AI bez szemrania podała mi przepis. Być może jej modele są wyszkolone do wyłapywania tylko (na razie) krzywdy i bólu kręgowców. Ale wiem jedno. Nie da się kochać różowej, opiewanej przez Brodskiego mgiełki, wolut kościoła della Salute, obrazów Belliniego, magicznych placyków i sekretnych zaułków, subtelnie zgniłej woni wodorostów przy odpływie i smaku campari na Campo Santa Margherita, gdzie chciwe mewy kradną ci z rąk tramezzino – jeśli się nie przyjmie, że oprócz skamieniałych pni wbitych w bagniste dno, to miasto ma solidny fundament okrucieństwa i wyzysku, służących najwyższym przyjemnościom zmysłów i przepastnej kulturze słowa i obrazu. Ba, zresztą nie trzeba aż jeździć do Wenecji, w Warszawie tylko dysonans będzie mniej smaczny. (Lubicie minogi z Wisły? Ja nie.) Niech lepiej dobra wróżka AI zasłoni nam oczy.
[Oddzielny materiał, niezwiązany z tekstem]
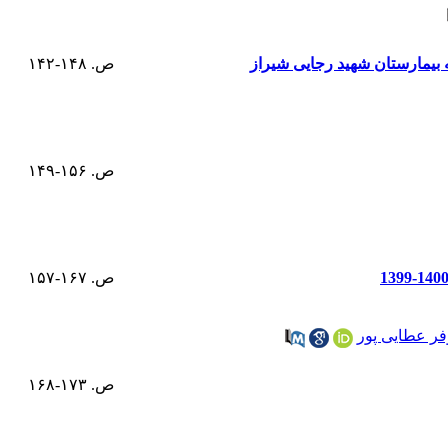
 بیمارستان شهید رجایی شیراز
ص. ۱۴۸-۱۴۲
ص. ۱۵۶-۱۴۹
ص. ۱۶۷-۱۵۷
وفر عطایی پور
ص. ۱۷۳-۱۶۸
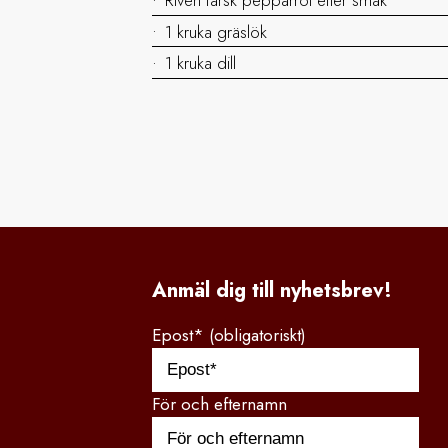
1 kruka gräslök
1 kruka dill
Anmäl dig till nyhetsbrev!
Epost* (obligatoriskt)
För och efternamn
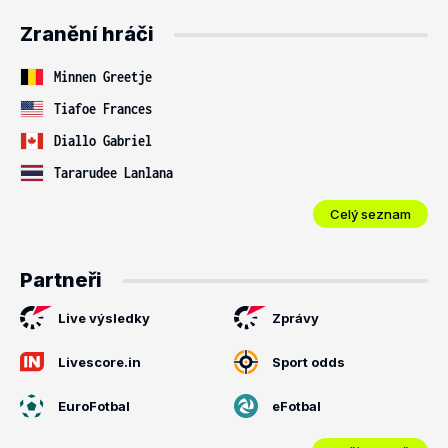
Zranění hráči
Minnen Greetje
Tiafoe Frances
Diallo Gabriel
Tararudee Lanlana
Celý seznam
Partneři
Live výsledky
Zprávy
Livescore.in
Sport odds
EuroFotbal
eFotbal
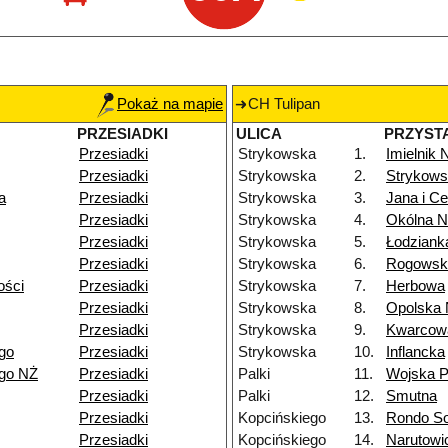
Pokaż na mapie
CH Tulipan
PRZESIADKI
ULICA
PRZYST
Przesiadki
Strykowska
1.
Imielnik
Przesiadki
Strykowska
2.
Strykows
a
Przesiadki
Strykowska
3.
Jana i Ce
Przesiadki
Strykowska
4.
Okólna 
Przesiadki
Strykowska
5.
Łodziank
Przesiadki
Strykowska
6.
Rogowsk
ości
Przesiadki
Strykowska
7.
Herbowa
Przesiadki
Strykowska
8.
Opolska
Przesiadki
Strykowska
9.
Kwarcow
go
Przesiadki
Strykowska
10.
Inflancka
ego NŻ
Przesiadki
Palki
11.
Wojska P
Przesiadki
Palki
12.
Smutna
Przesiadki
Kopcińskiego
13.
Rondo So
Przesiadki
Kopcińskiego
14.
Narutowi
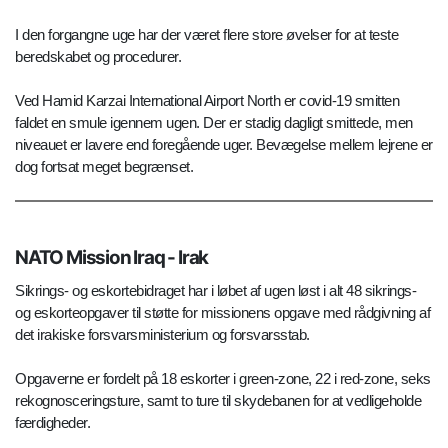
I den forgangne uge har der været flere store øvelser for at teste
beredskabet og procedurer.
Ved Hamid Karzai International Airport North er covid-19 smitten
faldet en smule igennem ugen. Der er stadig dagligt smittede, men
niveauet er lavere end foregående uger. Bevægelse mellem lejrene er
dog fortsat meget begrænset.
NATO Mission Iraq - Irak
Sikrings- og eskortebidraget har i løbet af ugen løst i alt 48 sikrings-
og eskorteopgaver til støtte for missionens opgave med rådgivning af
det irakiske forsvarsministerium og forsvarsstab.
Opgaverne er fordelt på 18 eskorter i green-zone, 22 i red-zone, seks
rekognosceringsture, samt to ture til skydebanen for at vedligeholde
færdigheder.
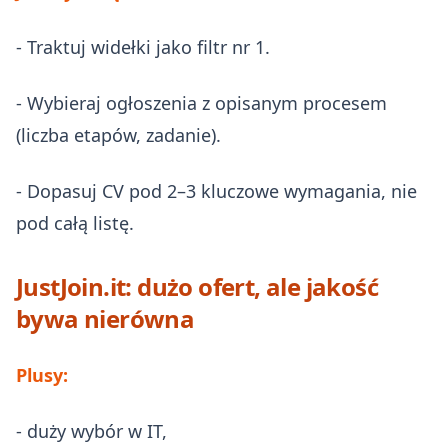
- Traktuj widełki jako filtr nr 1.
- Wybieraj ogłoszenia z opisanym procesem
(liczba etapów, zadanie).
- Dopasuj CV pod 2–3 kluczowe wymagania, nie
pod całą listę.
JustJoin.it: dużo ofert, ale jakość
bywa nierówna
Plusy:
- duży wybór w IT,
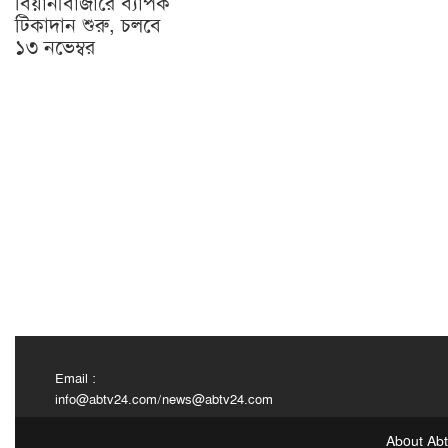
বিয়ানীবাজারে ব্যাপক
টিকাদান শুরু, চলবে
১৩ নভেম্বর
Email :
info@abtv24.com
/
news@abtv24.com
About Ab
Nie ma to jak comfort food na moralnego kaca. Znacie sposób na jeszcze bardziej kremowe purée ziemniaczane? Stosował go zmarły parę lat temu legendarny francuski szef Joël Robuchon, proponuję do krabów zamiast zwyczajowej polenty. 1 kg mączystych ziemniaków (typ C) gotujemy w osolonej wodzie w mundurach, aby jak najmniej nasiąkły. Albo woda, albo kremowość. Obieramy jeszcze gorące, w miarę odporności palców na poparzenie. Przepuszczamy przez praskę do grubodennego garnka, na małym ogniu mieszamy drewnianą łyżką, żeby jeszcze trochę odparowały. Dodajemy stopniowo 250 g masła, a potem cieniutką strużką 200 ml bardzo gorącego mleka. Mieszamy, pod koniec możemy łyżkę zamienić na trzepaczkę. Jeszcze sól do smaku i pieprz lub gałka muszkatołowa.